Kupang, RNC – Dinamika persaingan menuju Pilgub NTT 2024 sudah menampilkan fenomena rivalitas antar paslon yang kian memanas. Rivalitas ini tercermin dalam narasi politik dan wacana publik yang saling klaim kebenaran. Bahkan pada titik tertentu, telah mengarah pada pembunuhan karakter kandidat.
Demikian disampaikan pengamat Politik dari Universitas Muhammadiyah Kupang, Dr. Ahmad Atang.
Menurut Ahmad Atang, dari tiga pasangan calon yang akan bertarung, paslon nomor urut 2, Melki Laka Lena dan Johni Asadoma paling sering mendapat serangan di ranah publik.
“Isu-isu seperti dukungan Koalisi Indonesia Maju (KIM) terhadap Melki-Johni dan persoalan air bersih yang diangkat paslon ini mendapat resistensi dengan argumen yang cenderung memojokkan,” ujar Ahmad Atang, Jumat (1/11/2024).
Namun demikian, kata dia, dalam politik, fenomena seperti itu merupakan tantangan biasa. Dalam politik, ibarat pohon yang rindang selalu dipangkas dengan berbagai cara.
Mengkritik program dan wacana politik, kata Atang, tentu sangat terbuka bagi siapa saja yang merasa berbeda, karena hal itu untuk memperkaya dan memperbaiki yang kurang.
“Asal kritik itu tidak terkait dengan persoalan privasi, maka apapun kritikan yang disampaikan tetap diterima secara baik,” jelasnya.
Menariknya, Atang menyebut fenomena ini lebih terasa di kalangan menengah ke atas dan belum berpengaruh kuat pada kelas menengah ke bawah (akar rumput).

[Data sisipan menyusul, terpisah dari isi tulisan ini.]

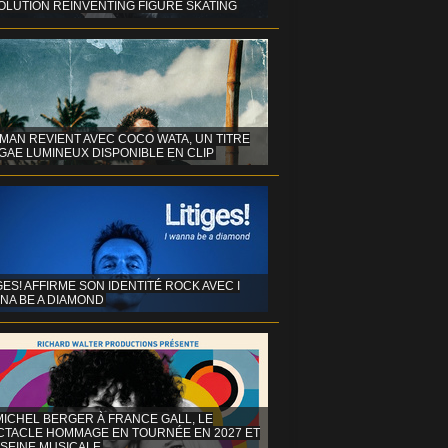
OLUTION REINVENTING FIGURE SKATING
MAN REVIENT AVEC COCO WATA, UN TITRE
GAE LUMINEUX DISPONIBLE EN CLIP
GES! AFFIRME SON IDENTITÉ ROCK AVEC I
NA BE A DIAMOND
MICHEL BERGER À FRANCE GALL, LE
CTACLE HOMMAGE EN TOURNÉE EN 2027 ET
 SEINE MUSICALE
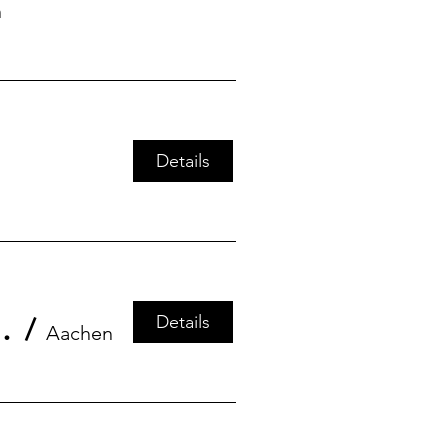
n
Details
Details
– und global gefährdet!
/
Aachen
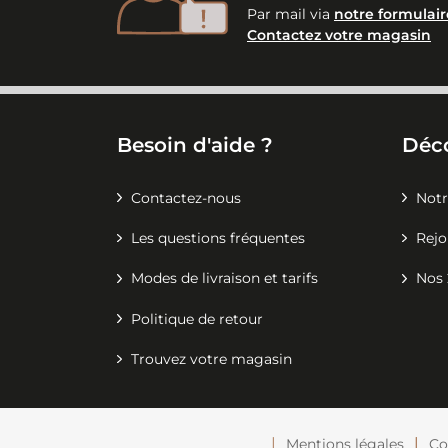
Par mail via
notre formulair
Contactez votre magasin
Besoin d'aide ?
Déc
Contactez-nous
Notr
Les questions fréquentes
Rejo
Modes de livraison et tarifs
Nos 
Politique de retour
Trouvez votre magasin
Mentions légales
Co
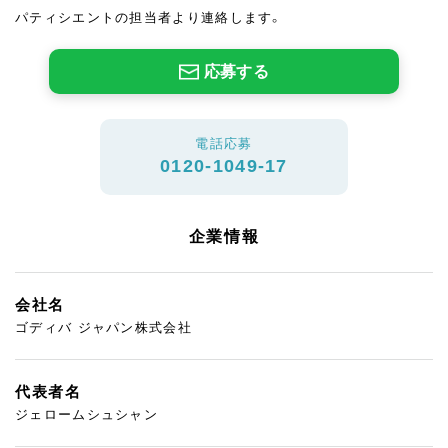
パティシエントの担当者より連絡します。
応募する
電話応募
0120-1049-17
企業情報
会社名
ゴディバ ジャパン株式会社
代表者名
ジェロームシュシャン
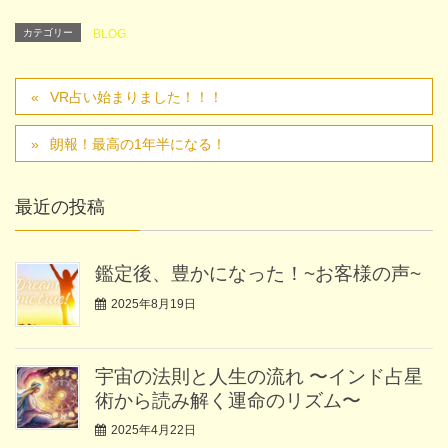
カテゴリー
BLOG
VR占い始まりました！！！
朗報！最高の1年半になる！
最近の投稿
鑑定後、豊かになった！~お客様の声~
2025年8月19日
宇宙の法則と人生の流れ 〜インド占星
術から読み解く運命のリズム〜
2025年4月22日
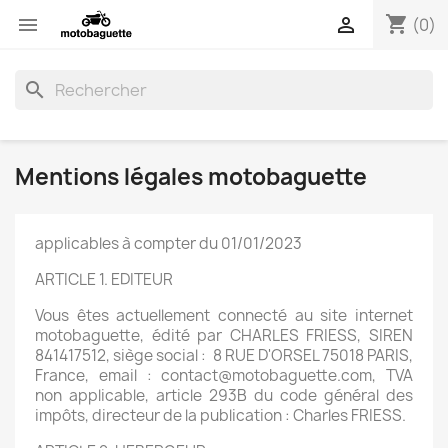
shopping_cart


(0)
search
Mentions légales motobaguette
applicables à compter du 01/01/2023
ARTICLE 1. EDITEUR
Vous êtes actuellement connecté au site internet
motobaguette, édité par CHARLES FRIESS, SIREN
841417512, siège social : 8 RUE D'ORSEL 75018 PARIS,
France, email : contact@motobaguette.com, TVA
non applicable, article 293B du code général des
impôts, directeur de la publication : Charles FRIESS.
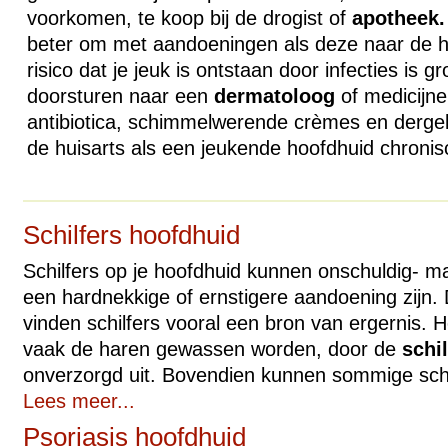
voorkomen, te koop bij de drogist of
apotheek.
beter om met aandoeningen als deze naar de hu
risico dat je jeuk is ontstaan door infecties is g
doorsturen naar een
dermatoloog
of medicijne
antibiotica, schimmelwerende crèmes en dergel
de huisarts als een jeukende hoofdhuid chron
Schilfers hoofdhuid
Schilfers op je hoofdhuid kunnen onschuldig- m
een hardnekkige of ernstigere aandoening zijn
vinden schilfers vooral een bron van ergernis. H
vaak de haren gewassen worden, door de
schil
onverzorgd uit. Bovendien kunnen sommige schilf
Lees meer...
Psoriasis hoofdhuid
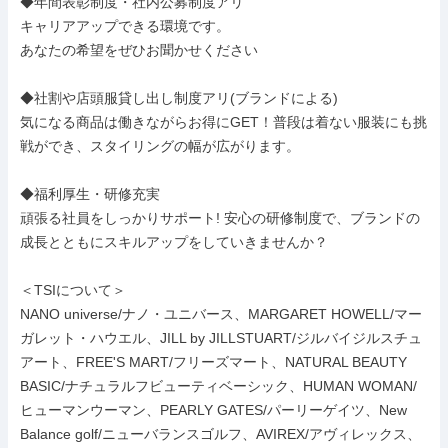
◆年間表彰制度・社内公募制度アリ

キャリアアップできる環境です。

あなたの希望をぜひお聞かせください

◆社割や店頭服貸し出し制度アリ(ブランドによる)

気になる商品は働きながらお得にGET！普段は着ない服装にも挑
戦ができ、スタイリングの幅が広がります。

◆福利厚生・研修充実

頑張る社員をしっかりサポート! 安心の研修制度で、ブランドの
成長とともにスキルアップをしていきませんか？

＜TSIについて＞

NANO universe/ナノ・ユニバース、MARGARET HOWELL/マー
ガレット・ハウエル、JILL by JILLSTUART/ジルバイジルスチュ
アート、FREE'S MART/フリーズマート、NATURAL BEAUTY 
BASIC/ナチュラルフビューティベーシック、HUMAN WOMAN/
ヒューマンウーマン、PEARLY GATES/パーリーゲイツ、New 
Balance golf/ニューバランスゴルフ、AVIREX/アヴィレックス、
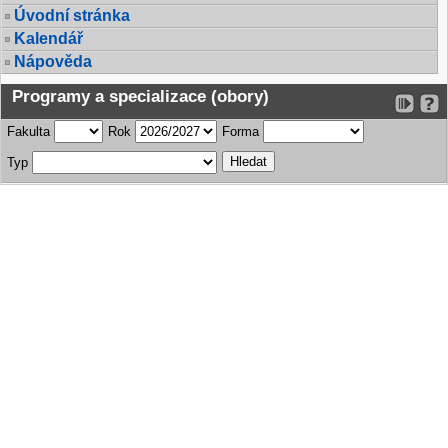
Úvodní stránka
Kalendář
Nápověda
Programy a specializace (obory)
Fakulta
Rok
Forma
Typ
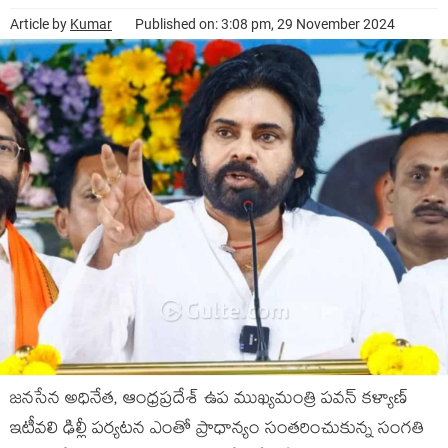
Article by
Kumar
Published on: 3:08 pm, 29 November 2024
జనసేన అధినేత, ఆంధ్రప్రదేశ్ ఉప ముఖ్యమంత్రి పవన్ కళ్యాణ్
ఇటీవలి ఢిల్లీ పర్యటన ఎంతో ప్రాధాన్యం సంతరించుకున్న సంగతి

“Karena masyarakat pemilih akar rumput sejatinya sudah mempunyai pilihan dan akan sulit berubah. Sedangkan kelas menengah cenderung berubah pilihan politik sewaktu-waktu karena persepsi politiknya dibentuk oleh pandangan yang rasional,” terangnya.
Atang menambahkan, situasi ini memberi gambaran pola poltik ala Machiavelli, dimana politik kerap kali dianggap sebagai jalan yang tidak aman.
“Kenyataan ini memberi gambaran bahwa praktik politik ala Machiavelli. Karena politik merupakan jalan yang tidak aman. Hanya ada dua pilihan, anda membunuh atau dibunuh,” tandasnya. (*/rnc)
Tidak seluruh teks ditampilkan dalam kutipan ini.